Exercise brief
Scan the listing beneath this sentence. Report each line with the word "vous".

_ _ _ _ _

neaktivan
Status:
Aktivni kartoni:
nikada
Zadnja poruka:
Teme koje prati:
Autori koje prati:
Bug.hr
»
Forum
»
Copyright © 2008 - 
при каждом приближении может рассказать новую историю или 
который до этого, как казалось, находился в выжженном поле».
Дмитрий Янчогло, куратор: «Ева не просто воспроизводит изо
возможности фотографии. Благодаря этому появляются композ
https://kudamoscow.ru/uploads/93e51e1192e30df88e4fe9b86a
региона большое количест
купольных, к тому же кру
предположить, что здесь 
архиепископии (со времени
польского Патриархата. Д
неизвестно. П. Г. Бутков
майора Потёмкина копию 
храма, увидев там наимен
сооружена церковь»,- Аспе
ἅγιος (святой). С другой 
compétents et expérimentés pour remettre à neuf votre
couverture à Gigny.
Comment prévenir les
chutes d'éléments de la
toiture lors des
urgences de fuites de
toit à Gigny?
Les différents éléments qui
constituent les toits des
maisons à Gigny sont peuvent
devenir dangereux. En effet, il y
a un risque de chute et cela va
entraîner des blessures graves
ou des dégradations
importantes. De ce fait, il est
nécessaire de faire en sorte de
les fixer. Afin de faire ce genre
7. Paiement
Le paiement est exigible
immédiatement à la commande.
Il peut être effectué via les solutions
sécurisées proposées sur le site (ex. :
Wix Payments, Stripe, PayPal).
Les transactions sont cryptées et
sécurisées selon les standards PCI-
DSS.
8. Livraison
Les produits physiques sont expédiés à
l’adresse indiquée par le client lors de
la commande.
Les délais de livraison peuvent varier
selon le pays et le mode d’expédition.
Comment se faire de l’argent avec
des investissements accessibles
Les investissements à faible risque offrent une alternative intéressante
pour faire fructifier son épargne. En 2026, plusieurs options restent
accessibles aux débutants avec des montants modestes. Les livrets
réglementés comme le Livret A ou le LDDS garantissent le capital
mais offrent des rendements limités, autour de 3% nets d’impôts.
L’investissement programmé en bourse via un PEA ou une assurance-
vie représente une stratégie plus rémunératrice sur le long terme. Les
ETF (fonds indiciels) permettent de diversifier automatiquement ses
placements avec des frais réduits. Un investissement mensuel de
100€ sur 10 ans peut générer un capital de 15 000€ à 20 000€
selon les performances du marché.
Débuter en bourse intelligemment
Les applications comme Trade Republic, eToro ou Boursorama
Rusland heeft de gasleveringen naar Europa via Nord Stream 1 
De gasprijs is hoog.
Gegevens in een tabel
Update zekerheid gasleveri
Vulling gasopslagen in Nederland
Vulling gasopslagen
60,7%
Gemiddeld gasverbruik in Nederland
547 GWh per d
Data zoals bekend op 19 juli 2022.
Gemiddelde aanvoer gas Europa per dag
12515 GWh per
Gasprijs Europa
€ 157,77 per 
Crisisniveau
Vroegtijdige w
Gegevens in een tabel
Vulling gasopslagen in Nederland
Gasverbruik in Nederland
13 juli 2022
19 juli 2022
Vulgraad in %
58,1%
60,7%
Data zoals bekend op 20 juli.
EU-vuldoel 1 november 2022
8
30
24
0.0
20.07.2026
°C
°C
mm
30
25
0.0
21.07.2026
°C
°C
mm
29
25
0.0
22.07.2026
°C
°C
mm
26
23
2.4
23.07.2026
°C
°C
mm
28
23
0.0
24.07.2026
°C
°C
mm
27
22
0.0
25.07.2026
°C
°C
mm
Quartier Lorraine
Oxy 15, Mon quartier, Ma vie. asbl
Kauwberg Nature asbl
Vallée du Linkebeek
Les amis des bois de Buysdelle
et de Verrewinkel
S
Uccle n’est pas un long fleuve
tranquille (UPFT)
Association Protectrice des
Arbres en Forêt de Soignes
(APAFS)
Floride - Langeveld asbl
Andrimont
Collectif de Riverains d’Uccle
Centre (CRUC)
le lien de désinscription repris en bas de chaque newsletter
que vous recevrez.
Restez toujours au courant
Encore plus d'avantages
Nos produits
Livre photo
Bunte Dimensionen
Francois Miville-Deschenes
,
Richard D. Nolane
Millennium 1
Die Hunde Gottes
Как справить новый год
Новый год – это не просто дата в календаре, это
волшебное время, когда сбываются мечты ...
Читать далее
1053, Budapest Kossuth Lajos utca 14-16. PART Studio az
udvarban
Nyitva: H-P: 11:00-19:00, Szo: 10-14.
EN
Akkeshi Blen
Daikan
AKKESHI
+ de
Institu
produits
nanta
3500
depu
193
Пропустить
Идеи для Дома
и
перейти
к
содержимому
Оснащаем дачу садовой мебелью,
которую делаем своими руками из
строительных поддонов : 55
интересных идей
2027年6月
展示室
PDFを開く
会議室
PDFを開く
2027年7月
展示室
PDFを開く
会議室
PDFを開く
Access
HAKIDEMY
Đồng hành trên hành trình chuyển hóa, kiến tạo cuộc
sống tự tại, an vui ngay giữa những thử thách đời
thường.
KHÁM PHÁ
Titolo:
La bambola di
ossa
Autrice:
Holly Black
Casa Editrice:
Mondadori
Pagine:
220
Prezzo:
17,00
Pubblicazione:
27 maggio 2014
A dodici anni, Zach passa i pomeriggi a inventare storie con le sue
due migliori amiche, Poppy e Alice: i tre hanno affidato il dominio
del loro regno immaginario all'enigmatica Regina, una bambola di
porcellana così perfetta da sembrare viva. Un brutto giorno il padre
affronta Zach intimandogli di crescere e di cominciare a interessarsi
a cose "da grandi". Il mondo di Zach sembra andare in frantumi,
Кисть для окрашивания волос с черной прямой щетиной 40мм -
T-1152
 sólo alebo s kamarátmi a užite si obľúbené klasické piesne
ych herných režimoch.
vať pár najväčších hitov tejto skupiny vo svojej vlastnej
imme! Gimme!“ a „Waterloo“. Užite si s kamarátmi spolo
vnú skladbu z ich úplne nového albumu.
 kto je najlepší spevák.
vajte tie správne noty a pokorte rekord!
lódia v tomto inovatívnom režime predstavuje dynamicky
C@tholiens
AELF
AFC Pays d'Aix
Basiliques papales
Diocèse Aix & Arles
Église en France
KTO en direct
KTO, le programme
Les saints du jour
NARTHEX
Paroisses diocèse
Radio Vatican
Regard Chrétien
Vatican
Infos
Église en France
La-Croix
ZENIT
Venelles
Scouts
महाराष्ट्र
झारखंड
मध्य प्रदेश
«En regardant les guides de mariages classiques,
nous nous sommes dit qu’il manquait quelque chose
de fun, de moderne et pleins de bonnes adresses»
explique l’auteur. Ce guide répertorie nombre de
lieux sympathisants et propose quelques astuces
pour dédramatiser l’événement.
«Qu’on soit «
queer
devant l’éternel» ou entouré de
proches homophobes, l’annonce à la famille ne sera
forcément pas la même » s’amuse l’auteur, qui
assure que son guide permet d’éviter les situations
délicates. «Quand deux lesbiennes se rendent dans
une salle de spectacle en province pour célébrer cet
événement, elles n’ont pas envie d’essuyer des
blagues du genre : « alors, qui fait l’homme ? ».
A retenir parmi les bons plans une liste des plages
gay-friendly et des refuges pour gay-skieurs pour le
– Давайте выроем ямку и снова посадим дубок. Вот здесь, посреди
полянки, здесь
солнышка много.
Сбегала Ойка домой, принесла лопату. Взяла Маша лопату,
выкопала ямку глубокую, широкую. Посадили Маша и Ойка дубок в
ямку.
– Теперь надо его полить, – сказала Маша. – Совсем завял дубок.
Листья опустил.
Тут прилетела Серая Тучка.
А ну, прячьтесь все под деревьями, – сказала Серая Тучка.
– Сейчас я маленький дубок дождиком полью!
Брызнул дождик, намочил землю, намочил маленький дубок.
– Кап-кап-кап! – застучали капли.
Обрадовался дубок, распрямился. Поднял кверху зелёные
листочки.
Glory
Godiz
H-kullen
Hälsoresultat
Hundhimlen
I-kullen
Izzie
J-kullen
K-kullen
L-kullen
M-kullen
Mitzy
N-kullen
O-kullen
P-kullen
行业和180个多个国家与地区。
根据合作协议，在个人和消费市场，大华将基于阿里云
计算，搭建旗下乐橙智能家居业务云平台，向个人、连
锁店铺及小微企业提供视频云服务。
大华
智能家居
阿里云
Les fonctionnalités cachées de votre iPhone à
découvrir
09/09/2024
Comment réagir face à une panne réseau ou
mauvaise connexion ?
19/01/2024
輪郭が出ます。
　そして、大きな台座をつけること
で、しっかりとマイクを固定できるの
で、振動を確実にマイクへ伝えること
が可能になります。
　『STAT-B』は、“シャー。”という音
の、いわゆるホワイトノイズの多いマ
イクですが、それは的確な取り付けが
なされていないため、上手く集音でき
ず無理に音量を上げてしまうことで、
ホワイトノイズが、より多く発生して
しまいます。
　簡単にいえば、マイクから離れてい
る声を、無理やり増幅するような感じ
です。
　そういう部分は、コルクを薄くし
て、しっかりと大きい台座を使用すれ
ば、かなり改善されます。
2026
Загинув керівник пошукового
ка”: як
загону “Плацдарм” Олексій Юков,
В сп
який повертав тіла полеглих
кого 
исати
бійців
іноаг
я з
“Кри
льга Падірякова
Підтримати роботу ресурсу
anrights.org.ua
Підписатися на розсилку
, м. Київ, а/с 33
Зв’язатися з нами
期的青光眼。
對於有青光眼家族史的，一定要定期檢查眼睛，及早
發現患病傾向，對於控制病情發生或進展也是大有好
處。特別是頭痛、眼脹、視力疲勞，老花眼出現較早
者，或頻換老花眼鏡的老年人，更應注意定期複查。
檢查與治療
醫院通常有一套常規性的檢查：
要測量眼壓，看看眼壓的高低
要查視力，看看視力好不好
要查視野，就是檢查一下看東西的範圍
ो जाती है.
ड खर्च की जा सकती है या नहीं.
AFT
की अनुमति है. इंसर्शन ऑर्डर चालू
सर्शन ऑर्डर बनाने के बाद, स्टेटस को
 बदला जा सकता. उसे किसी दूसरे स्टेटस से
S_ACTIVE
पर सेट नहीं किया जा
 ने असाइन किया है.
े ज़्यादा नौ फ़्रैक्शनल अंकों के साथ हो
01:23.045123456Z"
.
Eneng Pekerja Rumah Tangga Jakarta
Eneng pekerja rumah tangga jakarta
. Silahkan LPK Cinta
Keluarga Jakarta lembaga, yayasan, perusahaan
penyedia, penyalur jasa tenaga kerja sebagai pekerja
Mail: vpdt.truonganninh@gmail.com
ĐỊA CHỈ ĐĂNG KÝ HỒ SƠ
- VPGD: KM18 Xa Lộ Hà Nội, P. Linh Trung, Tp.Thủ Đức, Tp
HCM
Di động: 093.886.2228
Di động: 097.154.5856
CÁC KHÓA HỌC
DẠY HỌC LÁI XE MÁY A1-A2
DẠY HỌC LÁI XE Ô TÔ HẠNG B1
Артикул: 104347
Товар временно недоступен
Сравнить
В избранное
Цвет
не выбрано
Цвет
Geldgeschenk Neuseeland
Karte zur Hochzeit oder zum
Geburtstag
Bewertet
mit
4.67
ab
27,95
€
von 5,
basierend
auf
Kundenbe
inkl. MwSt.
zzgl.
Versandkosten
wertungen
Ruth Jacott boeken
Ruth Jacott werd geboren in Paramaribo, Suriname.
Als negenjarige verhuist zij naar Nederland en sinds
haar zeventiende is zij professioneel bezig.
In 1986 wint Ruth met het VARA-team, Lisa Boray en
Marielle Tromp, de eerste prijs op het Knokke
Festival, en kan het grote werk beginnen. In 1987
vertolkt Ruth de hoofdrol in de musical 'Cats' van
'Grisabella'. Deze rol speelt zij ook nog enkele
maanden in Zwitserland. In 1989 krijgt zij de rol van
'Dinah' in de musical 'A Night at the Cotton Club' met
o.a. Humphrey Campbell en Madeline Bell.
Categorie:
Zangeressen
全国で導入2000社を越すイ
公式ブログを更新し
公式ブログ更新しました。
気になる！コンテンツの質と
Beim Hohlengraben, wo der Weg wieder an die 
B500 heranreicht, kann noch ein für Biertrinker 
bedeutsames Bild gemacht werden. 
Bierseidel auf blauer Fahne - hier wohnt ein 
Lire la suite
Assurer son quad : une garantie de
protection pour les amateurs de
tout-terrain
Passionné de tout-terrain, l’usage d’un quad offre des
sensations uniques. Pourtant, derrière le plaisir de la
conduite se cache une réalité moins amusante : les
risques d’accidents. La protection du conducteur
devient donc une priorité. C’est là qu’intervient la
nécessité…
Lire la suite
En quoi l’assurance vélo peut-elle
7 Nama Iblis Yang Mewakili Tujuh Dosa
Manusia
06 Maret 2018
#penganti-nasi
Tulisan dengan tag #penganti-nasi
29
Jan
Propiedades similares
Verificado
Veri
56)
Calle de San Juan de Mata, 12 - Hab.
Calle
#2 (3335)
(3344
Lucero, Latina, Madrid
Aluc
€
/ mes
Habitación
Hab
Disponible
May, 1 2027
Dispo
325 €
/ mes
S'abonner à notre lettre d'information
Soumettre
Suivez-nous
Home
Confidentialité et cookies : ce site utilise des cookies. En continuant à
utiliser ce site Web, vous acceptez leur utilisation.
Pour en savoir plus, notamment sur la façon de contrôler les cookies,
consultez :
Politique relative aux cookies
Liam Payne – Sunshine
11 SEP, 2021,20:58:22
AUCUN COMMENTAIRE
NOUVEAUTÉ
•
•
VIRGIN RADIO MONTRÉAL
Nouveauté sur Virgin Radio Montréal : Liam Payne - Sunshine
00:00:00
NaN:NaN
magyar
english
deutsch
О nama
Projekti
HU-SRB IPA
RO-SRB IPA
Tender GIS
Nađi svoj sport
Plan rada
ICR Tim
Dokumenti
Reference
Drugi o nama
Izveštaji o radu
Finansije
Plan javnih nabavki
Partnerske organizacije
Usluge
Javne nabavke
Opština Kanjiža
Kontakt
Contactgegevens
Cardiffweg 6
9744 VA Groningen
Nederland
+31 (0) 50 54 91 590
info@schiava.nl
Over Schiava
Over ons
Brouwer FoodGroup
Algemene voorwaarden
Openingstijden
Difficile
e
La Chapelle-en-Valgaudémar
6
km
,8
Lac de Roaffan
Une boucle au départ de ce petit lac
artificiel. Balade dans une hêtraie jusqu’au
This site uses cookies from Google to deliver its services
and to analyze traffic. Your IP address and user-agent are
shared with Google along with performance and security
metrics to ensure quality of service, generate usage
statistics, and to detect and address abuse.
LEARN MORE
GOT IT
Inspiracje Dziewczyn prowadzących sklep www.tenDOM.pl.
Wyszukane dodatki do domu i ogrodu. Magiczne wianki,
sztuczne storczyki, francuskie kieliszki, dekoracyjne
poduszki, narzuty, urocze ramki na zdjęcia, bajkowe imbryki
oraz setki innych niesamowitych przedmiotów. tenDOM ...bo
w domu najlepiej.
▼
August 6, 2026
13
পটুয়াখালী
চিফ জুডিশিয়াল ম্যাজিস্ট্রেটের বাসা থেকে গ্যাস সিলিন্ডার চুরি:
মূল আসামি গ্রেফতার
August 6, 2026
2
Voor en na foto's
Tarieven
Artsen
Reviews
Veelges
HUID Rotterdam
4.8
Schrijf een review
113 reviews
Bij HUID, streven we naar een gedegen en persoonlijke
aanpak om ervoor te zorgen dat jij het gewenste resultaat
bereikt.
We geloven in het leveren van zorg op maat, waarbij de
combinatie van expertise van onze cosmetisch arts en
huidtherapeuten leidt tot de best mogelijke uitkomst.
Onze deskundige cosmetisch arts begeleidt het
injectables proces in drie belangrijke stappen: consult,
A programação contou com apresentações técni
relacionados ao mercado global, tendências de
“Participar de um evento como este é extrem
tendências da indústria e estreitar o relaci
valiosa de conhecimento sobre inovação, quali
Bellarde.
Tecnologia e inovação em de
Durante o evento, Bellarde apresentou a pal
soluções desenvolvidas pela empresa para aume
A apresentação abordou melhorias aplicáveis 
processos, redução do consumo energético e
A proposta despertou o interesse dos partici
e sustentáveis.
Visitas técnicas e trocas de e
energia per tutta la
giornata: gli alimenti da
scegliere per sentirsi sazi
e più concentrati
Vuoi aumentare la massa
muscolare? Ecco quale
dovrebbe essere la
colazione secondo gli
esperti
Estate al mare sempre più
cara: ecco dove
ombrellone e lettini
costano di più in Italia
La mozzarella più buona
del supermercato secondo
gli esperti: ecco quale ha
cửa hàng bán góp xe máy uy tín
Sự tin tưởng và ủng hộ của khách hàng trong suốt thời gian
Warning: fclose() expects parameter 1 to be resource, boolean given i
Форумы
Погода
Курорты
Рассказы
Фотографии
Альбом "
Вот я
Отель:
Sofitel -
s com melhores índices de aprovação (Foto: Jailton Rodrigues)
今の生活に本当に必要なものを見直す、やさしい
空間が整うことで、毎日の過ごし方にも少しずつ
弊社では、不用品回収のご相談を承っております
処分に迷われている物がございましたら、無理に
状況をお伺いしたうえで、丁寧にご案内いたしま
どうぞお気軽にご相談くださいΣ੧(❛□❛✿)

_ _ _ _ _

Solution
que vous recevrez.
utiliser ce site Web, vous acceptez leur utilisation.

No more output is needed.